● **Task**
Only those lines from the one with "Более того, институт" through the last line of the material below should be output, each exactly as it appears.

*** Block opens ***

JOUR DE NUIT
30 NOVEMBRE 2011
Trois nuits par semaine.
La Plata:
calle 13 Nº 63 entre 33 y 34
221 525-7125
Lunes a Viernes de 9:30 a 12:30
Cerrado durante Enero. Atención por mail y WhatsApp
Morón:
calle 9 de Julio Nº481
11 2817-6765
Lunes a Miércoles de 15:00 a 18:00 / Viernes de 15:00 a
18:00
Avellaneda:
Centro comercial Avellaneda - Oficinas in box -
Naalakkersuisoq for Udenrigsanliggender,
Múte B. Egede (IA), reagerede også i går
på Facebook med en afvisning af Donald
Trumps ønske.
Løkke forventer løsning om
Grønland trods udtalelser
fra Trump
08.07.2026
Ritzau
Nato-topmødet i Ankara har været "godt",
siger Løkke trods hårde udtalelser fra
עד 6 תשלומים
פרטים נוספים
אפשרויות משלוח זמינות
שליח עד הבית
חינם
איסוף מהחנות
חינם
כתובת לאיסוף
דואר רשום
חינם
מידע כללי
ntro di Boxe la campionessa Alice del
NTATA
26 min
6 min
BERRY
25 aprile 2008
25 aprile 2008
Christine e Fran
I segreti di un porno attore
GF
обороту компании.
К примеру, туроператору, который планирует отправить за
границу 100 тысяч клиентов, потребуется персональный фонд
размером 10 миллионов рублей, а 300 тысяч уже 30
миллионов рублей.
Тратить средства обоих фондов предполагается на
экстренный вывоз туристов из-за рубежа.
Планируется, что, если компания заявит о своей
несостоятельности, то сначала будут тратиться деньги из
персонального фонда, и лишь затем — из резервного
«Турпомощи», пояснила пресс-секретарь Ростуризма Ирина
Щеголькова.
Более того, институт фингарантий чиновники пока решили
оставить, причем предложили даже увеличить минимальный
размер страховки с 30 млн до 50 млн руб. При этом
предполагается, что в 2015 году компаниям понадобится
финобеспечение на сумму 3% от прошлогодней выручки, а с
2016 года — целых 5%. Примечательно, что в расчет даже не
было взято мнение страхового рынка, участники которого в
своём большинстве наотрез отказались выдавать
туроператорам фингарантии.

*** Block closes ***

● **Expected answer**
Более того, институт фингарантий чиновники пока решили
оставить, причем предложили даже увеличить минимальный
размер страховки с 30 млн до 50 млн руб. При этом
предполагается, что в 2015 году компаниям понадобится
финобеспечение на сумму 3% от прошлогодней выручки, а с
2016 года — целых 5%. Примечательно, что в расчет даже не
было взято мнение страхового рынка, участники которого в
своём большинстве наотрез отказались выдавать
туроператорам фингарантии.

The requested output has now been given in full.